National Cartoonists Society Adds Webcomics Award
Nation Cartoonists Society president Tom Richmond announced this week that the venerable organization was adding a web-comics division for this year.
According to Richmond’s blog post, he and Awards membership chairman Sean Parkes had been working on this for some time. They received feedback from several industry experts including Dave Kellett (Sheldon, Drive), Andrew Farago (curator of the Cartoon Art Museum, San Francisco), Michael Jantze (The Norm, Professor of Sequential Art and Animation, Savannah College of Art and Design).
Richmond went on to explain that the category, Best Online Comic Strip, will be narrowly focused and based on the following criteria:
- Comic-strip format only (no single panels, long-form narrative. etc.)
- Must be web only publication (any syndication in print would make it eligible for the Best Syndicated Comic Strip Division)
- Must be at least a weekly
- Must have shown consistent publication based on determined time-schedule (i.e. it being a daily, twice-a-week, weekly, etc.) over the course of the 2011 calendar year
- Creator must earn the greater part of their living directly from the strip/property
Submitted work itself must be:
- No more than 12 samples, submitted as physical prints along with submission form and bio or as PDF with 2-4 strips per page and including bio/submission form
- Work must have been published (posted) during period from Dec. 1, 2010 to Dec 31, 2011 (archive.org links must be provided for each strip for verification).
The first panel of judges to help determine the qualified nominees and select a winner was also announced:
- Bill Amend– Creator of Foxtrot
- David Allan Duncan– Professor of Sequential Art Graduate Coordinator, Savannah College of Art and Design
- Andrew Farago– Curator, Cartoon Art Museum, San Francisco
- Michael Jantze– Professor of Sequential Art and Animation, Savannah College of Art and Design
- Rick Marshall– Freelance Writer, Editor, and Producer, Time Inc., MTV News, IFC, Movies.com, Digital Trends, CBR (and former ComicMix editor)
- Gary Tyrrell– Writer/Editor, Fleen.com
This is perhaps the most significant step the NCS has taken towards remaining relevant in a world where syndicated strips have declined in number as well as printed size.

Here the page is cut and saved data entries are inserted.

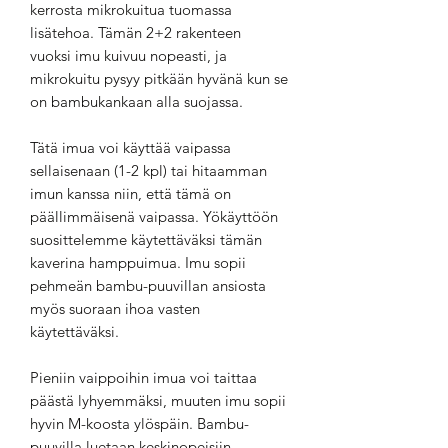
kerrosta mikrokuitua tuomassa
lisätehoa. Tämän 2+2 rakenteen
vuoksi imu kuivuu nopeasti, ja
mikrokuitu pysyy pitkään hyvänä kun se
on bambukankaan alla suojassa.
Tätä imua voi käyttää vaipassa
sellaisenaan (1-2 kpl) tai hitaamman
imun kanssa niin, että tämä on
päällimmäisenä vaipassa. Yökäyttöön
suosittelemme käytettäväksi tämän
kaverina hamppuimua. Imu sopii
pehmeän bambu-puuvillan ansiosta
myös suoraan ihoa vasten
käytettäväksi.
Pieniin vaippoihin imua voi taittaa
päästä lyhyemmäksi, muuten imu sopii
hyvin M-koosta ylöspäin. Bambu-
puuvilla luetaan keskinopeisiin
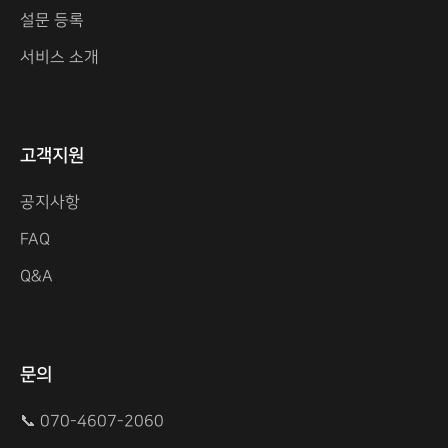
설문 등록
서비스 소개
고객지원
공지사항
FAQ
Q&A
문의
📞 070-4607-2060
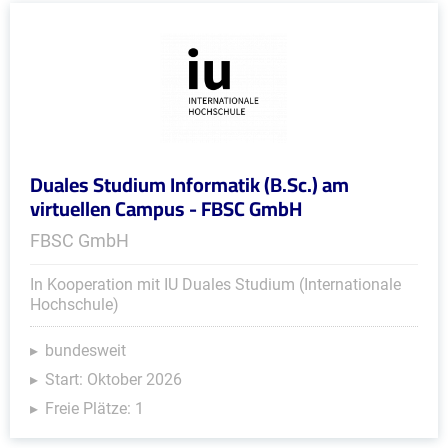
Duales Studium Informatik (B.Sc.) am
virtuellen Campus - FBSC GmbH
FBSC GmbH
In Kooperation mit IU Duales Studium (Internationale
Hochschule)
bundesweit
Start: Oktober 2026
Freie Plätze: 1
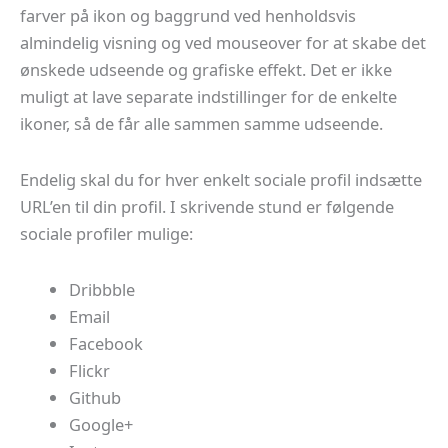
farver på ikon og baggrund ved henholdsvis
almindelig visning og ved mouseover for at skabe det
ønskede udseende og grafiske effekt. Det er ikke
muligt at lave separate indstillinger for de enkelte
ikoner, så de får alle sammen samme udseende.
Endelig skal du for hver enkelt sociale profil indsætte
URL’en til din profil. I skrivende stund er følgende
sociale profiler mulige:
Dribbble
Email
Facebook
Flickr
Github
Google+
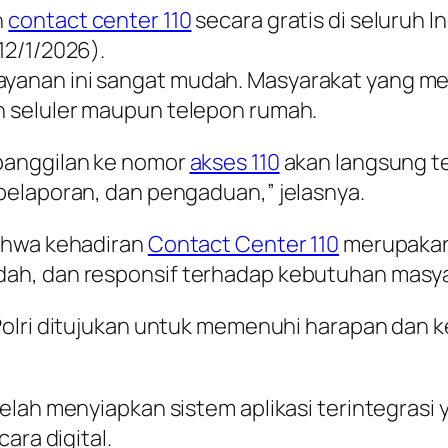
n
contact center 110
secara gratis di seluruh I
12/1/2026).
yanan ini sangat mudah. Masyarakat yang m
n seluler maupun telepon rumah.
panggilan ke nomor
akses 110
akan langsung t
pelaporan, dan pengaduan,” jelasnya.
bahwa kehadiran
Contact Center 110
merupakan
ah, dan responsif terhadap kebutuhan masya
olri ditujukan untuk memenuhi harapan dan 
elah menyiapkan sistem aplikasi terintegrasi
ara digital.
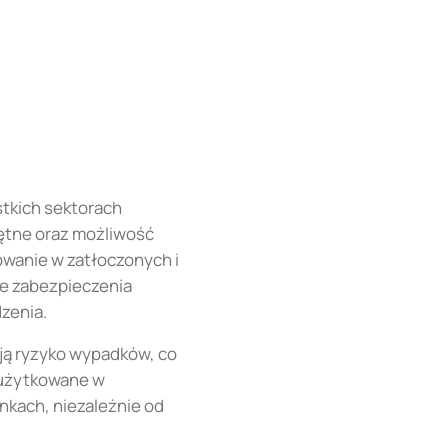
tkich sektorach
ętne oraz możliwość
wanie w zatłoczonych i
ne zabezpieczenia
zenia.
ują ryzyko wypadków, co
 użytkowane w
nkach, niezależnie od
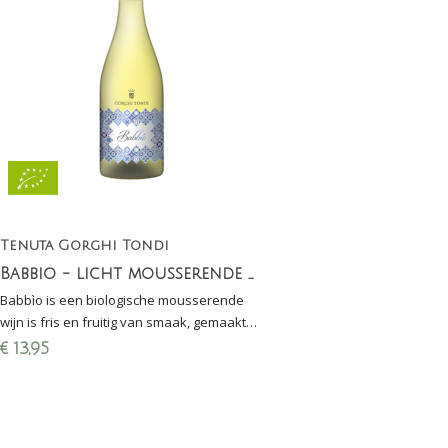
Tenuta Gorghi Tondi
Babbio - licht mousserende witte wijn
Babbìo is een biologische mousserende
wijn is fris en fruitig van smaak, gemaakt
van inheemse druiven van Sicilië: Grillo,
€
13,95
Zibibbo en Damaschino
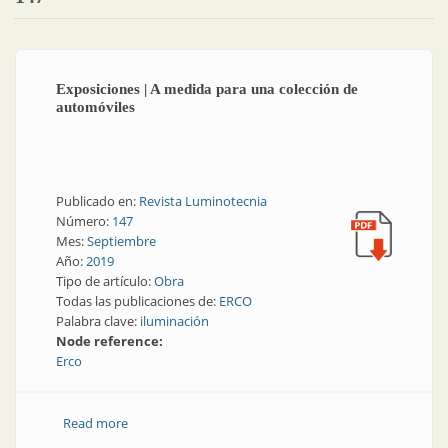
Exposiciones | A medida para una colección de
automóviles
Publicado en:
Revista Luminotecnia
Número:
147
Mes:
Septiembre
Año:
2019
Tipo de artículo:
Obra
Todas las publicaciones de:
ERCO
Palabra clave:
iluminación
Node reference:
Erco
Read more
about Exposiciones | A medida para una colección de
automóviles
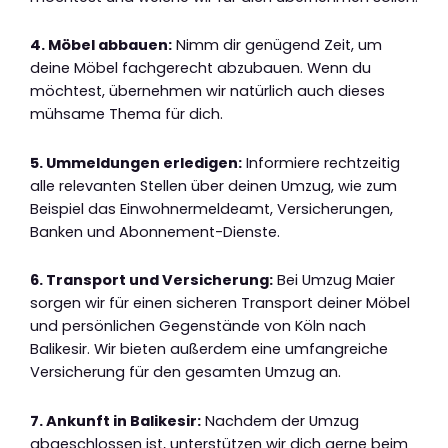
4. Möbel abbauen:
Nimm dir genügend Zeit, um
deine Möbel fachgerecht abzubauen. Wenn du
möchtest, übernehmen wir natürlich auch dieses
mühsame Thema für dich.
5. Ummeldungen erledigen:
Informiere rechtzeitig
alle relevanten Stellen über deinen Umzug, wie zum
Beispiel das Einwohnermeldeamt, Versicherungen,
Banken und Abonnement-Dienste.
6. Transport und Versicherung:
Bei Umzug Maier
sorgen wir für einen sicheren Transport deiner Möbel
und persönlichen Gegenstände von Köln nach
Balikesir. Wir bieten außerdem eine umfangreiche
Versicherung für den gesamten Umzug an.
7. Ankunft in Balikesir:
Nachdem der Umzug
abgeschlossen ist, unterstützen wir dich gerne beim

Their influence as a shaper of American culture has diminished as the number of daily newspapers decline in number around the country.

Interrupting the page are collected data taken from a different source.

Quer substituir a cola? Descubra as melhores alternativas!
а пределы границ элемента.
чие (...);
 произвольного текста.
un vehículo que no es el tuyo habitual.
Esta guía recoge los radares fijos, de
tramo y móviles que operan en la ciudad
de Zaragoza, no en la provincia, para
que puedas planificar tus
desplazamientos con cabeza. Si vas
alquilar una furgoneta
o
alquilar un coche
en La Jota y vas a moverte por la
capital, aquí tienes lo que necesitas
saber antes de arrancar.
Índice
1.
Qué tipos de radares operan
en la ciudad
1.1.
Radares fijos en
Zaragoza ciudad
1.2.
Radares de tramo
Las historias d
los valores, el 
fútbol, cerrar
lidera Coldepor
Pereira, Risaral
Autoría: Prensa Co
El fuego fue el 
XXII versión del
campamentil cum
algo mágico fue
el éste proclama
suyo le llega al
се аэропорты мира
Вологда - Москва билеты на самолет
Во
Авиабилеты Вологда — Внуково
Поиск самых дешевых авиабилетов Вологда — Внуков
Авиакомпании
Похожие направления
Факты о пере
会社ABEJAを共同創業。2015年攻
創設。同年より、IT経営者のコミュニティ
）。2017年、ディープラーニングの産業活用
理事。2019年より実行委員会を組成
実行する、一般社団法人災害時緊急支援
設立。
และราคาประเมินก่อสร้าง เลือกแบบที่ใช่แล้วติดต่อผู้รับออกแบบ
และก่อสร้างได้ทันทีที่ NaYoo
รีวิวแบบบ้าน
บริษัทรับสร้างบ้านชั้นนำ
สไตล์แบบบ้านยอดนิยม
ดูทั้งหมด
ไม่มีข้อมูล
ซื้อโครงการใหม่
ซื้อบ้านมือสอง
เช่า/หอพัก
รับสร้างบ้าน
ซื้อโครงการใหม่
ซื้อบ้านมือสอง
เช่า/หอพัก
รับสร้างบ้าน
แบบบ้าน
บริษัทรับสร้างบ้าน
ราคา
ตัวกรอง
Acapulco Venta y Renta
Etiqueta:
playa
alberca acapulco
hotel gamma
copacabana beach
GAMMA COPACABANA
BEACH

Meantime, given their viral nature, few webcomics have become the “water cooler” topic of discussion that the traditional strips once enjoyed. There are countless digital comics by fans and professionals scattered across the web, each with their own following.

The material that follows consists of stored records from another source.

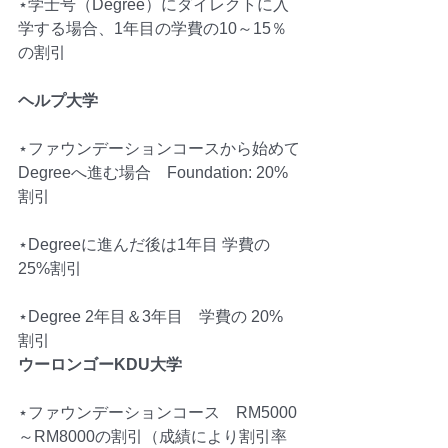
⋆学士号（Degree）にダイレクトに入
学する場合、1年目の学費の10～15％
の割引
ヘルプ大学　
⋆ファウンデーションコースから始めて
Degreeへ進む場合　Foundation: 20%
割引
⋆Degreeに進んだ後は1年目 学費の 
25%割引
⋆Degree 2年目＆3年目　学費の 20% 
割引
ウーロンゴーKDU大学
⋆ファウンデーションコース　RM5000
～RM8000の割引（成績により割引率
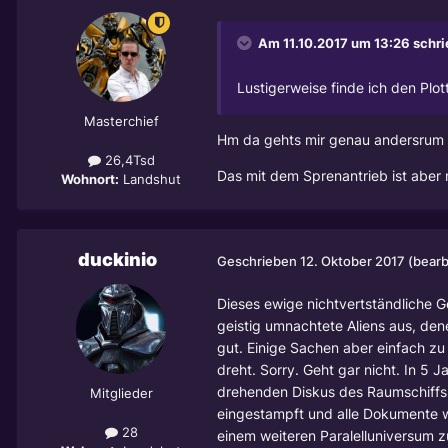
Am 11.10.2017 um 13:26 schr
Lustigerweise finde ich den Plo
Masterchief
Hm da gehts mir genau andersrum -
26,4Tsd
Das mit dem Sprenantrieb ist aber no
Wohnort:
Landshut
duckinio
Geschrieben
12. Oktober 2017
(bearb
Dieses ewige nichtvertständliche G
geistig umnachtete Aliens aus, den
gut. Einige Sachen aber einfach zu
dreht. Sorry. Geht gar nicht. In 5
drehenden Diskus des Raumschiffs.
Mitglieder
eingestampft und alle Dokumente w
28
einem weiteren Paralelluniversum zu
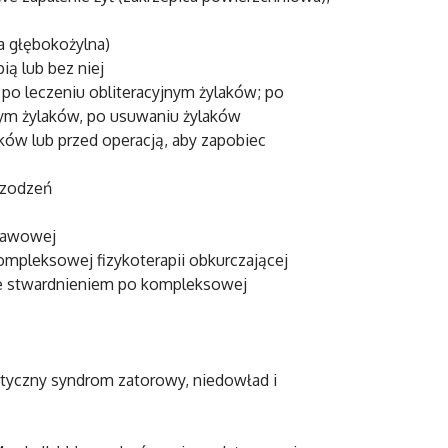
a głębokożylna)
ą lub bez niej
 po leczeniu obliteracyjnym żylaków; po
nym żylaków, po usuwaniu żylaków
ków lub przed operacją, aby zapobiec
rzodzeń
stawowej
ompleksowej fizykoterapii obkurczającej
ze stwardnieniem po kompleksowej
etyczny syndrom zatorowy, niedowład i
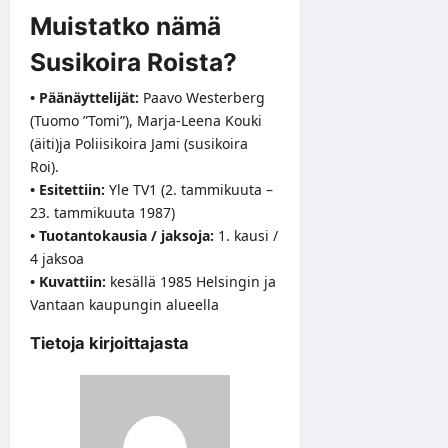
Muistatko nämä
Susikoira Roista?
• Päänäyttelijät:
Paavo Westerberg
(Tuomo ”Tomi”), Marja-Leena Kouki
(äiti)ja Poliisikoira Jami (susikoira
Roi).
• Esitettiin:
Yle TV1 (2. tammikuuta –
23. tammikuuta 1987)
• Tuotantokausia / jaksoja:
1. kausi /
4 jaksoa
• Kuvattiin:
kesällä 1985 Helsingin ja
Vantaan kaupungin alueella
Tietoja kirjoittajasta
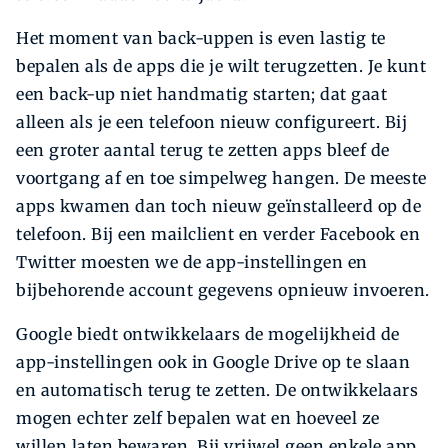
Het moment van back-uppen is even lastig te
bepalen als de apps die je wilt terugzetten. Je kunt
een back-up niet handmatig starten; dat gaat
alleen als je een telefoon nieuw configureert. Bij
een groter aantal terug te zetten apps bleef de
voortgang af en toe simpelweg hangen. De meeste
apps kwamen dan toch nieuw geïnstalleerd op de
telefoon. Bij een mailclient en verder Facebook en
Twitter moesten we de app-instellingen en
bijbehorende account gegevens opnieuw invoeren.
Google biedt ontwikkelaars de mogelijkheid de
app-instellingen ook in Google Drive op te slaan
en automatisch terug te zetten. De ontwikkelaars
mogen echter zelf bepalen wat en hoeveel ze
willen laten bewaren. Bij vrijwel geen enkele app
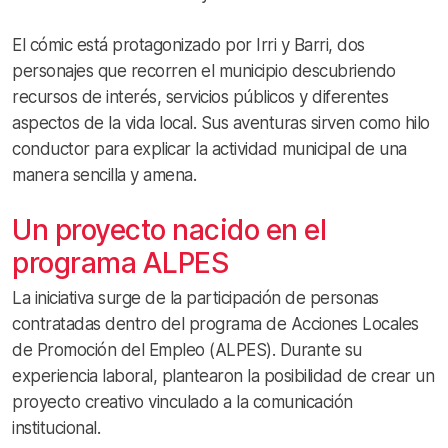
El cómic está protagonizado por Irri y Barri, dos
personajes que recorren el municipio descubriendo
recursos de interés, servicios públicos y diferentes
aspectos de la vida local. Sus aventuras sirven como hilo
conductor para explicar la actividad municipal de una
manera sencilla y amena.
Un proyecto nacido en el
programa ALPES
La iniciativa surge de la participación de personas
contratadas dentro del programa de Acciones Locales
de Promoción del Empleo (ALPES). Durante su
experiencia laboral, plantearon la posibilidad de crear un
proyecto creativo vinculado a la comunicación
institucional.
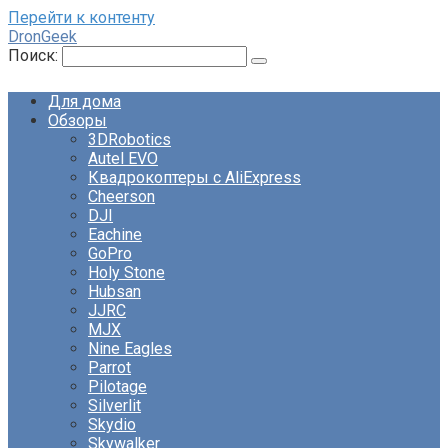
Перейти к контенту
DronGeek
Поиск:
Для дома
Обзоры
3DRobotics
Autel EVO
Квадрокоптеры с AliExpress
Cheerson
DJI
Eachine
GoPro
Holy Stone
Hubsan
JJRC
MJX
Nine Eagles
Parrot
Pilotage
Silverlit
Skydio
Skywalker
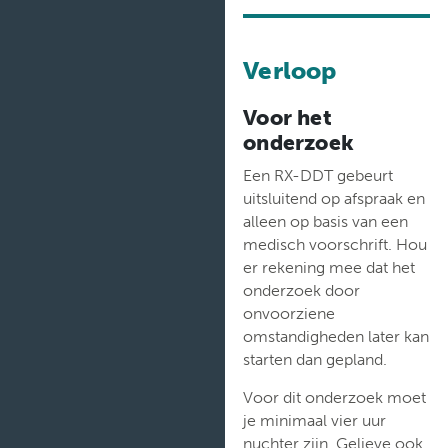
Verloop
Voor het
onderzoek
Een RX-DDT gebeurt
uitsluitend op afspraak en
alleen op basis van een
medisch voorschrift. Hou
er rekening mee dat het
onderzoek door
onvoorziene
omstandigheden later kan
starten dan gepland.
Voor dit onderzoek moet
je minimaal vier uur
nuchter zijn. Gelieve ook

This award joins the Eisners and Harveys as recognizing the place webcomics has taken in graphic storytelling.
About time.
That last condition, “Creator must earn the greater part of their living directly from the strip/property,” seems like an unfair rule. I can’t imagine too many online strips earn their creators the majority of their income. As well, this rule isn’t a condition for submitting a traditional strip. With the state of the newspaper market today, a number of syndicated cartoonists continue to their daily strips because they love it but make their primary living from other art or another field. I couldn’t have submitted my “Annie” strips under that condition.
Good point and, you know, with the state of newspapers being what it is…I’m sure there are webcomics that have greater daily views than some print daily strips are read.